Explorations in Eleven Dimensions

ABM@JHG

Anna Piva & Edward George, in collaboration with Dr. David Berman, Reader in Theoretical Physics at Queen Mary College, and Dr. James Sparks, mathematical physicist at the Mathematical Institute at the University of Oxford, are developing Explorations in Eleven Dimensions, a multimedia art project based on a series of sonic, visual, and textual readings of string theory’s equations, themes and aesthetic concerns.

The first component of the project, a series of sound art performances, will take place at the Science Museum Dana Centre on November 1st 2011, and in Queen Mary’s Octagon room on the 5th and 6th of November 2011, at 7.30pm.

The performances will have as their basis the sonification of Dr. Berman’s string theory equations and a series explorations of frequency and micro-tonality in the work of Bach and Debussy with Dr. Sparks.
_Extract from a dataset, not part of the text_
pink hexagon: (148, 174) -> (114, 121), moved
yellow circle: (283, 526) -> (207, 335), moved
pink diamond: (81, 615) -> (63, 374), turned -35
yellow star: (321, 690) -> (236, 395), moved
Flow Motion will be joined for the performance by a quartet of musicians from London’s classical and improvised music scene: Alison Blunt (violin), Chris Cullen (flute, saxophone), Grahame Painting (cello, guitar), Mark Sanders (drums).

Artists Statement 

With Explorations in Eleven Dimensions we want to foster a creative exchange and dialogue between multimedia art practice and new developments in theoretical physics. We want to bring our concerns with space - sonic space, the three dimensional space of multimedia art, the two dimensional plane of digital image making, space as it is conceptualized in diverse [multi]cultural cosmologies – into creative dialogue with string theory’s propositions about space.
 
Explorations in Eleven Dimensions is the latest in a series of collaborative art-science projects that engage with the most mysterious aspects of space and the cosmos. Our previous projects Astro Black Morphologies / Astro Dub Morphologies [2004-2005] and Invisible [2007], created connections between the enigmas of dark energy, black holes, and the invisible universe, and multimedia art practice, via multidisciplinary dialogue and pedagogic practice.
 
These projects, funded by Arts Council England in 2004 and 2007, and researched via a grant from the London Arts Board in 2003, were created in collaboration with Southampton University Department of Astrophysics, The Southampton Institute of Sound and Vibration, Cambridge University Institute of Astronomy, Manchester University Astrophysics Department at Jodrell Bank Observatory, the art science agency Arts Catalyst, new media agency SCAN, and the Science Museum Dana Centre; they were the object of primary and secondary schools workshops attracting around 600 participants in London, Southampton, Cambridge and Manchester.
 
The resulting art installations, performances, and curated events were hosted by UK institutions - the Institute of Astronomy in Cambridge, the John Hansard Galley in Southampton, the Science Museum Dana Centre, the Bernie Grant Arts Centre in London, and Vivid in Birmingham – as well as international institutions: Astro Black Morphologies was presented at the European Space Agency in the Netherlands, and was performed at the SETI headquarters in California.
 
The projects were extensively documented online, and appeared in published form in international journals - in MIT’s Leonardo Journal, [2004] and the Leonardo Special on Space Art [2006]; in the BBC Sky at Night magazine, [2007], and the Journal of New Media Practice [2010].
 
Invisible
The conceptual scope of the projects was expanded with additional educational outputs and the inclusion of themes of darkness, invisibility, and sound in cinema in the Invisible Workshop @ Merz Academy of Media Studies in Stuttgart in 2007.
 
The exploration of string theory at the heart of Explorations in Eleven Dimensions provides continuity with Astro Black Morphologies and Invisible’s concerns with the aesthetic possibilities of translating and transforming scientific data about the enigmas of the universe and with creating connections between scientific space exploration and the spaces – sonic, visual, physical – of multimedia art practice.
 
Explorations in Eleven Dimensions also presents us with the possibility of a new departure; a relocation of our concerns [with forging new connections between cosmology, art, and voices on the margins of science] from the world of astrophysics to new developments in the world of theoretical physics: strings theory suggests a radical rethinking of the nature of space and the universe that challenges both scientific orthodoxy and common sense ideas and intuitive thinking about space, time, the nature of reality, and the workings of the cosmos.